New Covid Drug Promising vs. Resistant Strains

Rutgers University

Rutgers Health researchers have developed an oral antiviral drug candidate for COVID-19 that could overcome major limitations of Paxlovid, currently the most prescribed oral treatment.

As with its predecessor, the new drug candidate, Jun13296, targets a different viral protein than Paxlovid does and works alone rather than in combination with another drug called ritonavir. But Jun13296 beats the same lab's first effort on several crucial metrics.

"This new compound is more potent than our first-generation candidate," said Jun Wang, senior author of the study published in Nature Communications and professor of medicinal chemistry at Rutgers' Ernest Mario School of Pharmacy. "In animal studies, our second-generation inhibitor still provides 90% protection at just one-third the dose of our initial compound and significantly outperforms it in reducing viral loads in the lungs."

It also addresses Paxlovid's major limitation: drug interaction-induced side effects.

"Most people who are at high risk of COVID-induced complications already take medications for diseases like high blood pressure or diabetes," Wang said. "A large percentage of them cannot take Paxlovid because of drug-drug interaction problems."

Wang's team designed the new compound to target a structure in the virus called its papain-like protease (PLpro) rather than the main protease targeted by Paxlovid.

In laboratory testing, Jun13296 remained effective against Paxlovid-resistant strains of the virus.

"We have data to confirm that our PLpro inhibitor retains potent inhibition against all the variants we have tested," Wang said.

The collaborator Xufang Deng's lab from the Oklahoma State University tested the compound in mice infected with SARS-CoV-2, the virus that causes COVID-19. Five-day survival rates were 90% for mice given Jun13296, 40% for those given the same low dose of the first-generation compound Jun12682 and 0% for untreated mice.

The drug also significantly reduced inflammation and viral levels in the lungs. At 75 milligrams per kilogram, Jun13296 provided strong inflammation protection, while the first-generation compound Jun12682 showed only moderate efficacy at this reduced dosage.

Most promising is that Jun13296 worked at comparable or lower doses than Paxlovid in similar animal models.

"If you look at the animal model which people have conducted with Paxlovid, they need to treat the mice with like 150 or even up to 300 milligrams per kilo to achieve similar efficacy," Wang said.

Efficacy at lower doses helps patients because it reduces the chance that a drug will have serious side effects, Wang said.

Unlike Paxlovid, Jun13296 shows no inhibition of major drug-metabolizing CYP450 enzymes in laboratory tests, suggesting it would not interfere with other medications and does not need to co-administer with ritonavir, thereby circumventing the drug interaction-induced side effects.

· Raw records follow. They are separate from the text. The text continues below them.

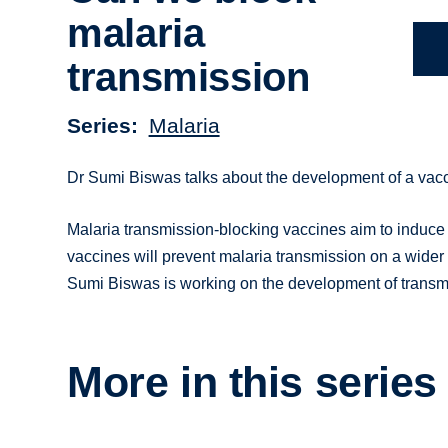
malaria
transmission
Series
Malaria
Dr Sumi Biswas talks about the development of a vacci
Malaria transmission-blocking vaccines aim to induce 
vaccines will prevent malaria transmission on a wider 
Sumi Biswas is working on the development of transmi
More in this series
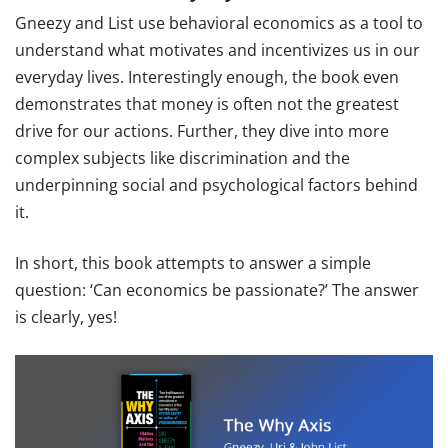
Gneezy and List use behavioral economics as a tool to
understand what motivates and incentivizes us in our
everyday lives. Interestingly enough, the book even
demonstrates that money is often not the greatest
drive for our actions. Further, they dive into more
complex subjects like discrimination and the
underpinning social and psychological factors behind
it.
In short, this book attempts to answer a simple
question: ‘Can economics be passionate?’ The answer
is clearly, yes!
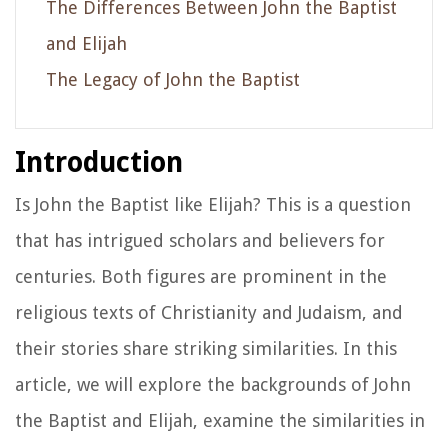
The Differences Between John the Baptist
and Elijah
The Legacy of John the Baptist
Introduction
Is John the Baptist like Elijah? This is a question
that has intrigued scholars and believers for
centuries. Both figures are prominent in the
religious texts of Christianity and Judaism, and
their stories share striking similarities. In this
article, we will explore the backgrounds of John
the Baptist and Elijah, examine the similarities in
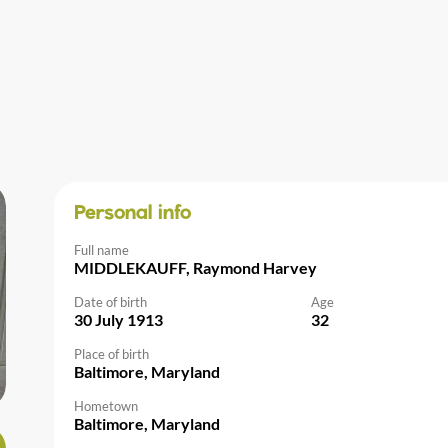
Personal info
Full name
MIDDLEKAUFF, Raymond Harvey
Date of birth
Age
30 July 1913
32
Place of birth
Baltimore, Maryland
Hometown
Baltimore, Maryland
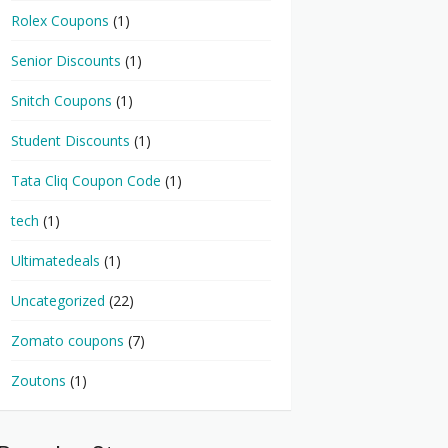
Rolex Coupons
(1)
Senior Discounts
(1)
Snitch Coupons
(1)
Student Discounts
(1)
Tata Cliq Coupon Code
(1)
tech
(1)
Ultimatedeals
(1)
Uncategorized
(22)
Zomato coupons
(7)
Zoutons
(1)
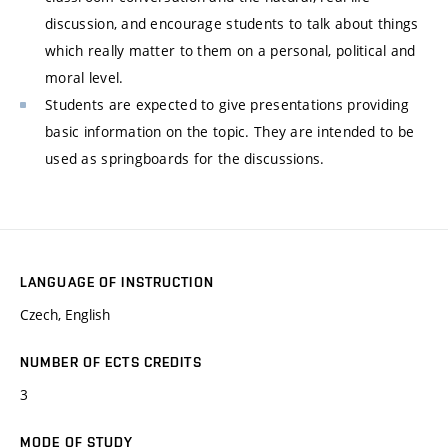
discussion, and encourage students to talk about things
which really matter to them on a personal, political and
moral level.
Students are expected to give presentations providing
basic information on the topic. They are intended to be
used as springboards for the discussions.
LANGUAGE OF INSTRUCTION
Czech, English
NUMBER OF ECTS CREDITS
3
MODE OF STUDY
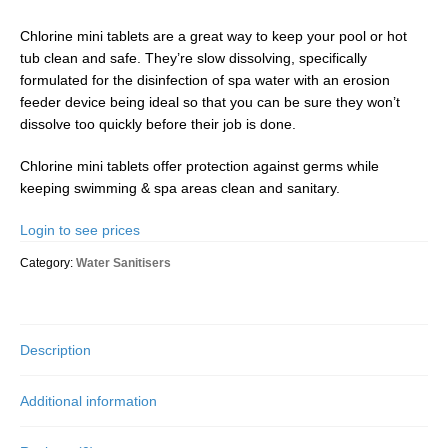
Chlorine mini tablets are a great way to keep your pool or hot
tub clean and safe. They’re slow dissolving, specifically
formulated for the disinfection of spa water with an erosion
feeder device being ideal so that you can be sure they won’t
dissolve too quickly before their job is done.
Chlorine mini tablets offer protection against germs while
keeping swimming & spa areas clean and sanitary.
Login to see prices
Category:
Water Sanitisers
Description
Additional information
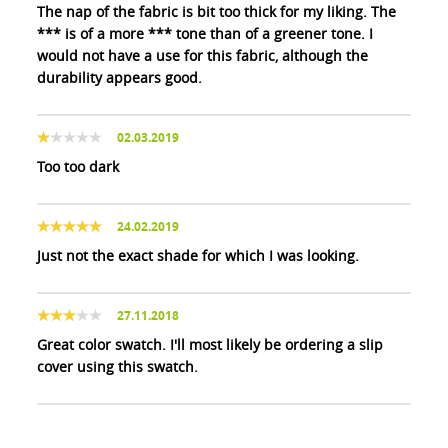
The nap of the fabric is bit too thick for my liking. The
*** is of a more *** tone than of a greener tone. I
would not have a use for this fabric, although the
durability appears good.
02.03.2019
Too too dark
24.02.2019
Just not the exact shade for which I was looking.
27.11.2018
Great color swatch. I'll most likely be ordering a slip
cover using this swatch.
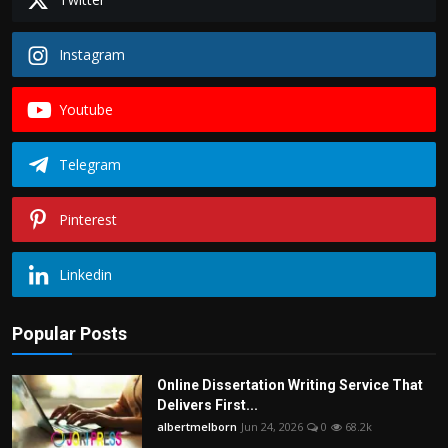
Instagram
Youtube
Telegram
Pinterest
Linkedin
Popular Posts
Online Dissertation Writing Service That
Delivers First...
albertmelborn
Jun 24, 2026
0
68.2k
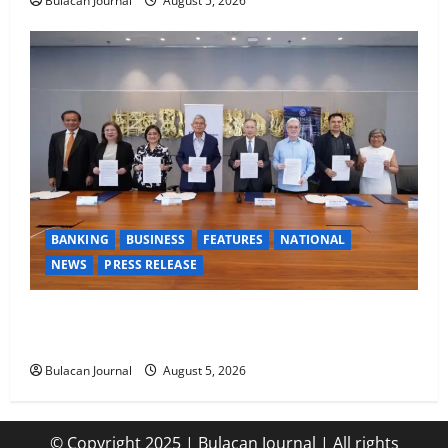
Bulacan Journal
August 5, 2026
BANKING
BUSINESS
FEATURES
NATIONAL
NEWS
PRESS RELEASE
BDO Foundation, Ateneo de Davao expand pathways
to education, careers for underserved Filipino youth
Bulacan Journal
August 5, 2026
© Copyright 2025 | Bulacan Journal | All rights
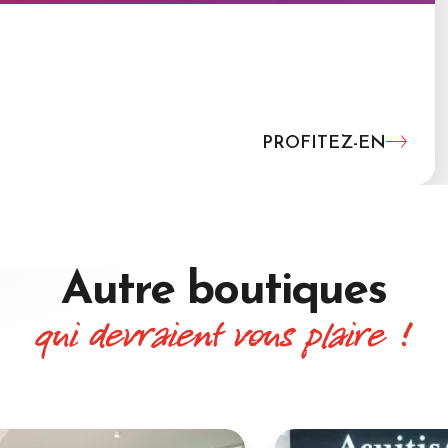
PROFITEZ-EN
Autre boutiques
qui devraient vous plaire !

Significant contributions to this study were made by Eddy Arnold's Lab at Rutgers' Center for Advanced Biotechnology and Medicine (CABM), which solved the X-ray crystal structures of PLpro-critical for structure-based drug design.

Moving the drug toward human trials faces significant hurdles, primarily funding. Wang estimated the next phase will cost "tens of millions of dollars" beyond what academic labs can typically secure.

"Moving forward to investigational new drug application-enabling studies and human clinical trials, it can cost tens of millions of dollars," Wang said. "That's basically beyond what we can do in academia."

His team is looking to partner with pharmaceutical companies or non-profit organizations to advance the compound through the required pre-clinical studies and eventually to Food and Drug Administration applications.

The development comes as COVID-19 continues to evolve, including variants resistant to existing treatments. Wang said having multiple treatment options remains crucial for pandemic preparedness. Even if not immediately commercialized, completing early-stage clinical trials would mean reducing the time to get the treatment approved if SARS-CoV-2 evolves and causes another epidemic or pandemic.

The methodologies developed by the research team are broadly applicable to other infectious diseases beyond COVID-19. Wang's lab specializes in developing antivirals against multiple respiratory viruses, including influenza and enteroviruses.

Disclosure: Rutgers has submitted patent applications for Jun13296 and is looking for partners to help move the drug candidate forward through further stages of testing and development.